さらに、高温で粒成長させるため、より高電圧まで陽極酸化可能なバルブ金属複合電極箔が得られ、耐電圧の大きい電解コンデンサを作製することができるようになるため、有用である。
1 多孔質ペレット
2 ワイヤ
3 基板
4、7 多孔質層
5 集電体層
6 緻密層
7a、7b 合金薄膜
8 バリア層
9 剥離層
10 基板
2 ワイヤ
3 基板
4、7 多孔質層
5 集電体層
6 緻密層
7a、7b 合金薄膜
8 バリア層
9 剥離層
10 基板
Claims (13)
- 基板上にバルブ金属の緻密層を形成し、得られた緻密層の上に、前記バルブ金属、および、前記バルブ金属と相溶しない異相成分が、粒子径1nm〜1μmで均一に分布した合金薄膜を形成し、前記バルブ金属、および、前記異相成分を、真空熱処理により粒調整をし、前記合金薄膜を前記緻密層とともに前記基板より剥離し、前記異相成分を溶解除去して、前記合金薄膜を前記バルブ金属からなる多孔質層とし、前記緻密層の側に集電体層を形成することを特徴とするバルブ金属複合電極箔の製造方法。
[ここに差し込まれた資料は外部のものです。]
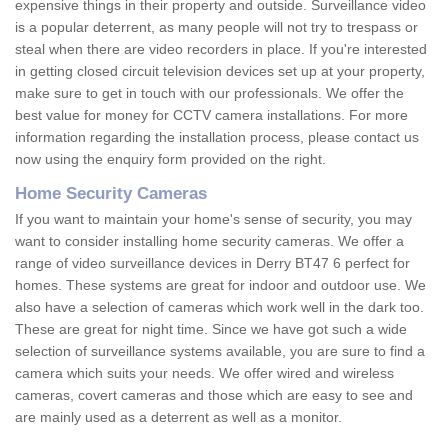
expensive things in their property and outside. Surveillance video
is a popular deterrent, as many people will not try to trespass or
steal when there are video recorders in place. If you're interested
in getting closed circuit television devices set up at your property,
make sure to get in touch with our professionals. We offer the
best value for money for CCTV camera installations. For more
information regarding the installation process, please contact us
now using the enquiry form provided on the right.
Home Security Cameras
If you want to maintain your home's sense of security, you may
want to consider installing home security cameras. We offer a
range of video surveillance devices in Derry BT47 6 perfect for
homes. These systems are great for indoor and outdoor use. We
also have a selection of cameras which work well in the dark too.
These are great for night time. Since we have got such a wide
selection of surveillance systems available, you are sure to find a
camera which suits your needs. We offer wired and wireless
cameras, covert cameras and those which are easy to see and
are mainly used as a deterrent as well as a monitor.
- 基板上にバルブ金属の緻密層を形成し、得られた緻密層の上に、前記バルブ金属、および、前記バルブ金属と相溶しない異相成分が、粒子径1nm〜1μmで均一に分布した合金薄膜を形成し、前記合金薄膜を前記緻密層とともに前記基板より剥離し、前記バルブ金属、および、前記異相成分を、真空熱処理により粒調整をし、前記異相成分を溶解除去して、前記合金薄膜を前記バルブ金属からなる多孔質層とし、前記緻密層の側に集電体層を形成することを特徴とするバルブ金属複合電極箔の製造方法。
- 基板上にバルブ金属の緻密層を形成し、得られた緻密層の上に、前記バルブ金属、および、前記バルブ金属と相溶しない異相成分が、粒子径1nm〜1μmで均一に分布した合金薄膜を形成し、前記バルブ金属、および、前記異相成分を、真空熱処理により粒調整をし、前記合金薄膜を前記緻密層とともに前記基板より剥離し、前記緻密層の側に集電体層を形成し、前記異相成分を溶解除去して、前記合金薄膜を前記バルブ金属からなる多孔質層とすることを特徴とするバルブ金属複合電極箔の製造方法。
- 基板上にバルブ金属の緻密層を形成し、得られた緻密層の上に、前記バルブ金属、および、前記バルブ金属と相溶しない異相成分が、粒子径1nm〜1μmで均一に分布した合金薄膜を形成し、前記合金薄膜を前記緻密層とともに前記基板より剥離し、前記バルブ金属、および、前記異相成分を、真空熱処理により粒調整をし、前記緻密層の側に集電体層を形成し、前記異相成分を溶解除去して、前記合金薄膜を前記バルブ金属からなる多孔質層とすることを特徴とするバルブ金属複合電極箔の製造方法。
- 基板上に膜厚が0.05〜1μmであるCu、Cu合金、Ag、またはAg合金からなる剥離層を形成し、得られた剥離層の上に、前記バルブ金属の緻密層を形成し、得られた緻密層の上に、前記バルブ金属、および、前記バルブ金属と相溶しない異相成分が粒子径1nm〜1μmで均一に分布した合金薄膜を形成し、前記バルブ金属、および、前記異相成分を、真空熱処理により粒調整し、前記剥離層と合金薄膜の異相成分を溶解除去して、前記合金薄膜を前記バルブ金属からなる多孔質層とするとともに、該多孔質層を前記緻密層とともに前記基板より剥離し、前記緻密層の側に集電体層を形成することを特徴とするバルブ金属複合電極箔の製造方法。
- 前記バルブ金属として、Ta、Ta合金、Nb、およびNb合金から選ばれる少なくとも1種を用いることを特徴とする請求項1〜5のいずれかに記載のバルブ金属複合電極箔の製造方法。
- 前記集電体層を、AlまたはAl合金で形成することを特徴とする請求項1〜6のいずれかに記載のバルブ金属複合電極箔の製造方法。
- 予め、前記バルブ金属および集電体層の成分に対して熱力学的に安定なバリア層を前記基板上に形成することを特徴とする請求項1〜4のいずれかに記載のバルブ金属複合電極箔の製造方法。
- 前記バルブ金属および集電体層の成分に対して、熱力学的に安定なバリア層を、前記剥離層と前記緻密層の間に形成することを特徴とする請求項5に記載のバルブ金属複合電極箔の製造方法。
- 前記バリア層を、TiN、ZrN、またはHfNで形成することを特徴とする請求項8または9に記載のバルブ金属複合電極箔の製造方法。
- 前記合金薄膜の形成に、スパッタリング法または真空蒸着法を用いることを特徴とする請求項1〜10のいずれかに記載のバルブ金属複合電極箔の製造方法。
- 前記異相成分を、CuまたはAgとすることを特徴とする請求項1〜11のいずれかに記載のバルブ金属複合電極箔の製造方法。
- 前記基板として、石英基板またはアルミナ基板を用いることを特徴とする請求項1〜11のいずれかに記載のバルブ金属複合電極箔の製造方法。